Big Data and Real-time Structured Data Analytics

The emergence of sensors as sources of Big Data highlights the need for real-time analytic tools. Popular web apps like Twitter, Facebook, and blogs are also faced with having to analyze (mostly unstructured) data in near real-time. But as Truviso founder and UC Berkeley CS Professor Michael Franklin recently noted, there are mountains of structured data generated by web apps that lend themselves to real-time analysis:

The information stream driving the data analytics challenge is orders of magnitude larger than the streams of tweets, blog posts, etc. that are driving interest in searching the real-time web. Most tweets, for example, are created manually by people at keyboards or touchscreens, 140 characters at a time. Multiply that by the millions of active users and the result is indeed an impressive amount of information. The data driving the data analytics tsunami, on the other hand, is automatically generated. Every page view, ad impression, ad click, video view, etc. done by every user on the web generates thousands of bytes of log information. Add in the data automatically generated by the underlying infrastructure (CDNs, servers, gateways, etc.) and you can quickly find yourself dealing with petabytes of data.

In our report on Big Data, we listed some tools that can turn SQL data warehouses into real-time intelligence systems. The typical data warehouse usually reports on data that are a day, week, or even a month old. Not every company requires real-time reports, alerts, or exception tracking, but some domains may benefit from dramatically reducing latency. To supplement the typical post-campaign reports generated by traditional (static) data warehouses, advertisers and content providers could track and make adjustments to their campaigns in real-time. Web applications that rely on data generated by sensors (e.g. smart grids, location-aware mobile apps, logistics & supply-chain tracking, environmental sensors) would be able to display reports that are continuously updated in real-time. Web site performance and security reports are also natural candidates for real-time analytics.

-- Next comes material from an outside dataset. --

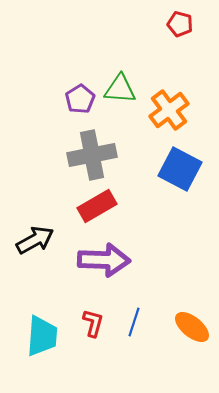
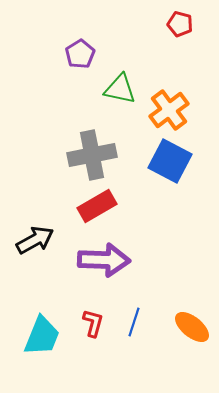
green triangle: rotated 8 degrees clockwise
purple pentagon: moved 45 px up
blue square: moved 10 px left, 8 px up
cyan trapezoid: rotated 18 degrees clockwise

If you desire (near) real-time analysis, traditional SQL databases and MapReduce systems are batch-oriented (load all the data, then analyze), and might not be able to deliver the low latency you’re seeking. Fortunately, there are tools that allow structured data sets (such as data warehouses) to be easily analyzed in real-time.

Recognizing that “data is moving until it gets stored”, the idea behind many real-time analytic engines is to start applying the same analytic techniques to moving (streams) and static (stored) data. Truviso separates the processing and analysis of data, and performs both in real-time. End-users and business analysts can access/query real-time data and historical data using SQL: in Truviso’s case the underlying Postgres engine and optimizer have been extended to include an embedded stream processor to handle “live data” in any SQL statement’s FROM clause††. To specify how “live data” is to be processed by a database engine, most real-time analytic vendors provide SQL extensions that allow users to specify the time windows to be analyzed. As data flows continuously into the system, the results of queries involving “live data” are continuously updated in real-time. Leveraging a popular database such as Postgres means structured data warehouses can be ported and made real-time with Truviso.

A major challenge facing stream databases is what do with out-of-order data. Streams are timestamped data sets, and most systems expect data to arrive in the correct time sequence. Unfortunately, things happen when data flows in from multiple sources and it is not uncommon for timestamped data to arrive out-of-order. While some real-time analytic systems simply drop out-of-order data (potentially leading to misleading query results), Truviso has developed algorithms that look for contiguous data and produce query results that correctly handle out-of-order data.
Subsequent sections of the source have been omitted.